▸ TASK TO CARRY OUT: Every line of the material is to be quoted verbatim, minus the pictures.

▸ EXERCISE MATERIALS:
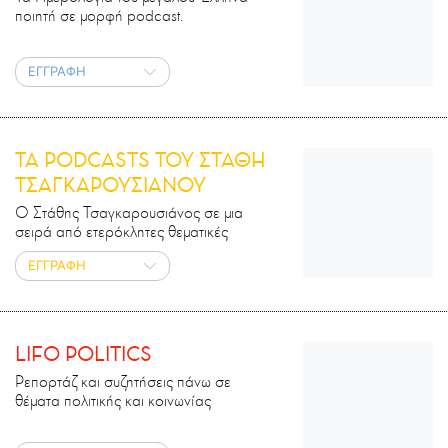
ποιητή σε μορφή podcast.
ΕΓΓΡΑΦΗ
ΤΑ PODCASTS ΤΟΥ ΣΤΑΘΗ
ΤΣΑΓΚΑΡΟΥΣΙΑΝΟΥ
Ο Στάθης Τσαγκαρουσιάνος σε μια
σειρά από ετερόκλητες θεματικές
ΕΓΓΡΑΦΗ
LIFO POLITICS
Ρεπορτάζ και συζητήσεις πάνω σε
θέματα πολιτικής και κοινωνίας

▸ RESPONSE BELOW:
ποιητή σε μορφή podcast.
ΕΓΓΡΑΦΗ
ΤΑ PODCASTS ΤΟΥ ΣΤΑΘΗ
ΤΣΑΓΚΑΡΟΥΣΙΑΝΟΥ
Ο Στάθης Τσαγκαρουσιάνος σε μια
σειρά από ετερόκλητες θεματικές
ΕΓΓΡΑΦΗ
LIFO POLITICS
Ρεπορτάζ και συζητήσεις πάνω σε
θέματα πολιτικής και κοινωνίας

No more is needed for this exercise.